Was von manchen vielleicht als Schockstarre interpretiert wird, wird von „der bühne“ als Endzeitstimmung verkauft: „Der Kapitalismus blüht, der Staat hat das Monopol, das Klima ist im Arsch, die Demokratie außer Kraft – die Welt steht am Abgrund.“ Die suggerierte Hilflosigkeit des Untertitels zieht sich dabei durch das ganze Stück, zumal ja gar nicht erst nach Lösungen gesucht werden soll, sondern die Momentaufnahme im Zentrum der Handlung steht: Wie im cineastischen Vorbild werden die Biografien der Darsteller mit denen der Charaktere Jule (Kristina Pflugbeil), Peter (Florian Geissner) und Jan (Robert Richter) verflochten, die mit Mitte 20 gut genährt und in relativem Wohlstand aufgewachsen sind. Um das Bürgertum zu verunsichern, steigen sie in fremde Villen ein: Sie stehlen nichts, verrücken jedoch Möbel und hinterlassen Botschaften wie „Sie haben zu viel Geld. Die Erziehungsberechtigten“. Dabei hat Jule nach einem von ihr verschuldeten Auffahrunfall Schulden bei dem Millionär Hardenberg (Andreas Matthus), in dessen Villa sie auch einsteigen – und von ihm erwischt werden. Daraufhin entführen sie in einer Verzweiflungstat Hardenberg – und stellen fest, dass er auch nur ein Mensch mit einer bewegten Geschichte ist, die bis in die DDR zurückreicht. In ein Leben zwischen Diktatur und Revolution.

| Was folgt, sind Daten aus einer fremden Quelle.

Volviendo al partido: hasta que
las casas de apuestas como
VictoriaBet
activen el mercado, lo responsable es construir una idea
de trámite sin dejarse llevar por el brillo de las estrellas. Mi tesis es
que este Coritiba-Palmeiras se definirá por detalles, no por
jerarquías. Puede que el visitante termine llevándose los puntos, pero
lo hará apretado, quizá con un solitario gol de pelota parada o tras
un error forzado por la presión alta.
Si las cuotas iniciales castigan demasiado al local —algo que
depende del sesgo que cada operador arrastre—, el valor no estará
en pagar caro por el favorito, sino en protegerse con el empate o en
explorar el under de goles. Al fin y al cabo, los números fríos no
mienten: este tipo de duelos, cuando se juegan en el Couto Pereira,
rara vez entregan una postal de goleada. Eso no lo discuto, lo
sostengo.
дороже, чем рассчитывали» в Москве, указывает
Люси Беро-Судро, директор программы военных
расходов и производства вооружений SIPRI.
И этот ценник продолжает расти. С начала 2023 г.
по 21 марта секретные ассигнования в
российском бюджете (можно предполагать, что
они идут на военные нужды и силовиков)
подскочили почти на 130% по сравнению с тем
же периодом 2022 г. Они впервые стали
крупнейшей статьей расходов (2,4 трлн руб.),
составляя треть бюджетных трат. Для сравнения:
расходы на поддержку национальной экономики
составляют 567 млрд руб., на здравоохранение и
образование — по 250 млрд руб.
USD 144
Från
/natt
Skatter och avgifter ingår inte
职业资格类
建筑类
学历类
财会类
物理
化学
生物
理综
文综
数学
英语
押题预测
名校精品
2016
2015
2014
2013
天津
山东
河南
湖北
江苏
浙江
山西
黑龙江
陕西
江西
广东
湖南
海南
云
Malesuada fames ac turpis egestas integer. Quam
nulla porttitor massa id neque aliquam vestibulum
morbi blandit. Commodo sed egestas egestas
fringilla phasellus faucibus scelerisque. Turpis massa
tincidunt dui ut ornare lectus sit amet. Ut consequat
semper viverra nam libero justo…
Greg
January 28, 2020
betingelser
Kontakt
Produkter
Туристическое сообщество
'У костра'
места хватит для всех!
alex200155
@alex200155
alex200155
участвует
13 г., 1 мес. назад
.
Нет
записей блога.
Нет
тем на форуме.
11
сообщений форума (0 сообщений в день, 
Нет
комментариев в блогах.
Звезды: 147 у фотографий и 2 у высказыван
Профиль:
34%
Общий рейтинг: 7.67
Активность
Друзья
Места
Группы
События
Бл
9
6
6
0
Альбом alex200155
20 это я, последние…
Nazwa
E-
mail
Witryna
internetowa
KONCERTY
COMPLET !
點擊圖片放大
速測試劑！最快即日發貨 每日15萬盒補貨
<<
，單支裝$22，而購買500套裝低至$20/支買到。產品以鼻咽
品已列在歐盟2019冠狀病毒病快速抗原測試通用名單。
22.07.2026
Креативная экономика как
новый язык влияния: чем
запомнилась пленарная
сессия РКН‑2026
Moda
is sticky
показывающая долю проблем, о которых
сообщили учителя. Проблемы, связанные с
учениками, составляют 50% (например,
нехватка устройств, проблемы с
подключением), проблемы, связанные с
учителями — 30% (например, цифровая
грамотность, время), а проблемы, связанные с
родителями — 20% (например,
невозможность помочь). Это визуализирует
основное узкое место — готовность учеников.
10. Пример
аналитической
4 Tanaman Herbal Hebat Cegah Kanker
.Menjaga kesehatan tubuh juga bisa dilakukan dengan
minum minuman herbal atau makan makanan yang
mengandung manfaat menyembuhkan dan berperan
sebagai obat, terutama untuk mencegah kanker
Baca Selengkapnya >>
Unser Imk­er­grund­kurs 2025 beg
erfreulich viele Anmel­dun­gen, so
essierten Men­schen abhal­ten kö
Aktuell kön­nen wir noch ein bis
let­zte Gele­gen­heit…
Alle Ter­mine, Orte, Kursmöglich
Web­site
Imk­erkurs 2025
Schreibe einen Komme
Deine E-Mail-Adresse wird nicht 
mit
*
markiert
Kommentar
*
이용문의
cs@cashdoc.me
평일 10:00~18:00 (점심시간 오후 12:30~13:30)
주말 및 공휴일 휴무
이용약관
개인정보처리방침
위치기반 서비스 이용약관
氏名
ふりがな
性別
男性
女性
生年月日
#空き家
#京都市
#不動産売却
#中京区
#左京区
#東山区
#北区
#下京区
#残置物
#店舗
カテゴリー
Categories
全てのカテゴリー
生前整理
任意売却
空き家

Da schimmert sie doch schon in der Handlung durch, diese Essenz, dass sich das Monstrum Kapitalismus hinter einem menschlichen Antlitz verbirgt. Wie weit die Wandlung schließlich reicht und ob sich Menschen für eine gute Sache ändern können – das zu erklären kann nicht die Aufgabe des Theaters sein, wohl aber die entsprechenden Impulse zum Nachdenken zu geben.
Regisseur Peter Wagner ist übrigens kein Unbekannter in Potsdam: Der Absolvent der Babelsberger Hochschule „Konrad Wolf“ war von 2005 bis 2009 am Hans Otto Theater engagiert, mittlerweile ist er freischaffend – eine Rückkehr, für die er keine Türen aufbrechen muss. old
„Die fetten Jahre sind vorbei“ am heutigen Samstag um 22 Uhr in der Reithalle, Schiffbauergasse. Eintritt kostet 6 Euro.